Andrusyshyn received a track and field scholarship from UCLA to compete in the javelin throw, but suffered an elbow injury while preparing for the 1968 Summer Olympics and decided to walk-on to the football team after kicking in a tryout 14 field goals in a row from 45 yards out. In one practice he kicked field goals of 57 and 62 yards. Andrusyshyn was used both as a punter and placekicker.

As a sophomore, he led the NCAA in punting with a 44.2 average and also made 11 of 24 field goal attempts. Against the University of Southern California in a contest that was called "the game of the century", he missed one field goal, had two blocked, and failed a critical extra point that gave them the victory and the eventual 1967 National championship. Then USC head coach John McKay, remarked that "Andrusyshyn kicks with low leverage," and that is why he employed 6-foot-8 offensive tackle Bill Hayhoe to affect his kicking game.

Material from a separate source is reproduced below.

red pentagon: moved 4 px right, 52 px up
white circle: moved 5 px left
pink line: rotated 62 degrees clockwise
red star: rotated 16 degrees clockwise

As a senior, he made 8 of 12 field goals, 33 of 44 extra points and had a 42.1-yard punting average. He was a two-time All-American punter (1967, 1969) and was voted to UCLA's All Century Team.

==Professional career==

===Dallas Cowboys===
Andrusyshyn was selected by the Dallas Cowboys in the ninth round (231st overall) of the 1970 NFL draft. He was waived before the start of the season on September 2.

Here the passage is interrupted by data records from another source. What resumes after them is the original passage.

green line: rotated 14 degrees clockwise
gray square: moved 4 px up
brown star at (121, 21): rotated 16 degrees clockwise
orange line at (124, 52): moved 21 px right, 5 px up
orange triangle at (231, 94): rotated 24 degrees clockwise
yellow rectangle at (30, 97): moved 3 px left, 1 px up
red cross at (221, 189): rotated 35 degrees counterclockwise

===Toronto Argonauts (first stint)===
On May 5, 1971, he signed as a free agent with the Toronto Argonauts of the Canadian Football League. On October 23, 1977, he recorded a 108-yard punt against the Edmonton Eskimos, which still stands as the longest punt in professional football history.

===Kansas City Chiefs===
On April 14, 1978, he signed as a free agent with the Kansas City Chiefs. He was named the team's starting punter, registering 79 punts for 3,247 yards (41.1-yard avg.), a long of 61 yards and one blocked punt. On August 21, 1979, he was waived after being passed on the depth chart by Bob Grupp.

===Hamilton Tiger-Cats===
On September 7, 1979, he was signed as a free agent by the Hamilton Tiger-Cats of the Canadian Football League. He appeared in the last 8 games handling both the punting and kicking roles. He made 10 of 20 field goals, 15 of 16 extra points and averaged 43.2 yards on 51 punts. On June 15, 1980, he was traded to the Toronto Argonauts in exchange for offensive lineman Al MacLean.

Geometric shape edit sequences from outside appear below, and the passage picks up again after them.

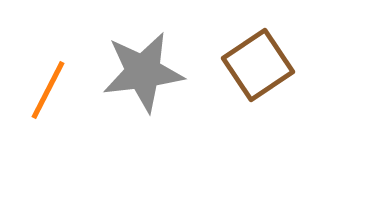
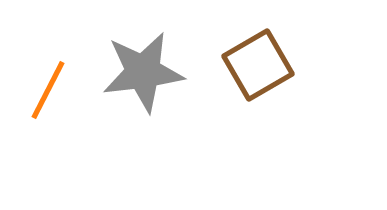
brown square: rotated 4 degrees clockwise
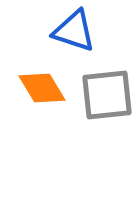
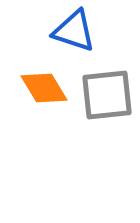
orange diamond: moved 2 px right
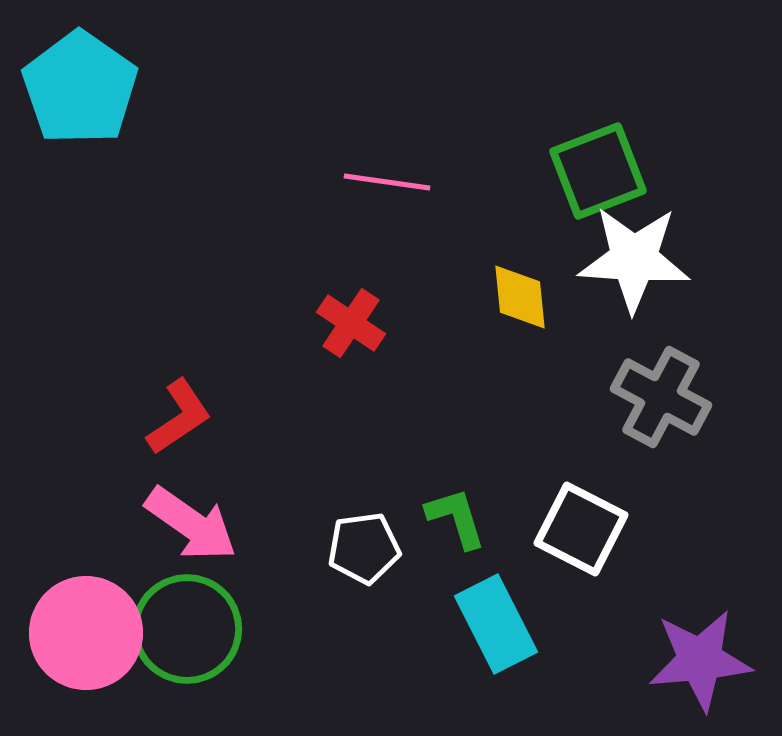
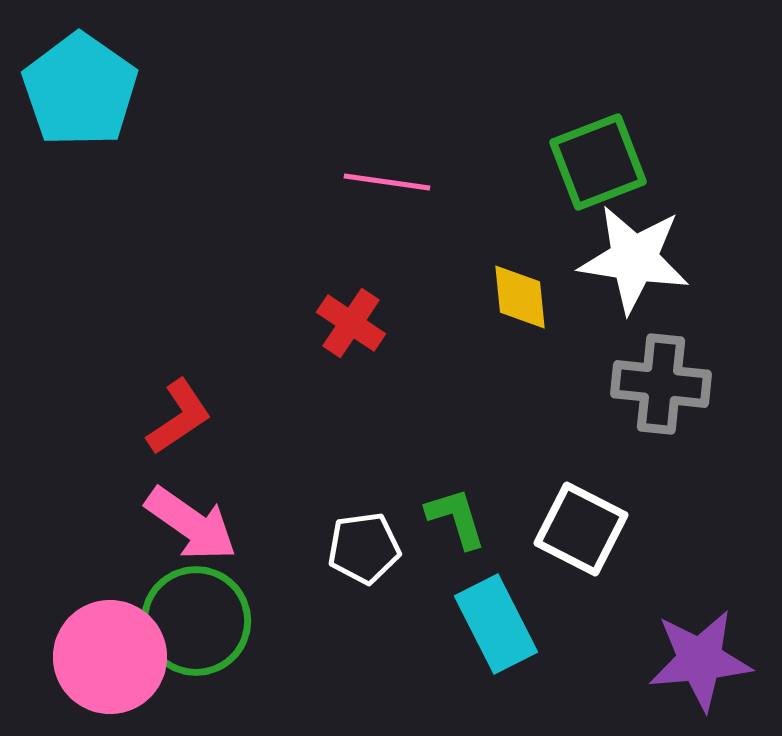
cyan pentagon: moved 2 px down
green square: moved 9 px up
white star: rotated 5 degrees clockwise
gray cross: moved 13 px up; rotated 22 degrees counterclockwise
green circle: moved 9 px right, 8 px up
pink circle: moved 24 px right, 24 px down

===Toronto Argonauts (second stint)===
In 1980, he was named the starting kicker and punter over Ian Sunter. He was named CFL East All-Star in two straight seasons. On September 14, 1980, against the Saskatchewan Roughriders, he kicked a career-longest 57-yard field goal. He was passed on the depth chart by Dean Dorsey and was released in September 1982.

===Edmonton Eskimos===
In September 1982, he was claimed off waivers by the Edmonton Eskimos to replace Hank Ilesic, unavailable due to a contract dispute.

===Tampa Bay Bandits===
On December 29, 1982, he signed as a free agent with the Tampa Bay Bandits of the United States Football League. He was the starter at kicker and punter for three seasons until the team folded in 1986.

===Montreal Alouettes===
On October 1, 1986, he signed as a free agent with the Montreal Alouettes to replace an injured Roy Kurtz. He was not re-signed after the season.

==Personal life and death==
In 1969, Andrusyshyn met his wife on the television show The Dating Game. That year, he also had a small part in the television show Medical Center.

Andrusyshyn was ordained a minister in the Southern Baptist denomination in 1990 in Nashville, Tennessee. He also graduated from Dallas Theological Seminary in 1995 with a Master in Arts, Biblical Studies (MABS).

Andrusyshyn was the Fellowship of Christian Athletes Tampa Area Director from March 1987, completing 20 years with FCA in 2007. In October 2007, Zenon Andrusyshyn formed his own ministry with his wife Sue. Known as Zenon Ministries Inc., it is a 501(c)(3) non-profit youth ministry. Andrusyshyn has been on over 15 mission trips which include delivering medical supplies to the Guna people of Panama (three times), to Cancer Hospitals for Children in Kyiv and Odesa, Ukraine (four times), Missions abroad in England (three times), Germany (three times) and Mexico (three times). He served as Youth Chairman for the Billy Graham Crusade-1998 Tampa, Florida, and as Youth Chairman for Luis Palau's TampaBayFest 2007.

Zenon Andrusyshyn died on August 7, 2023, at the age of 76.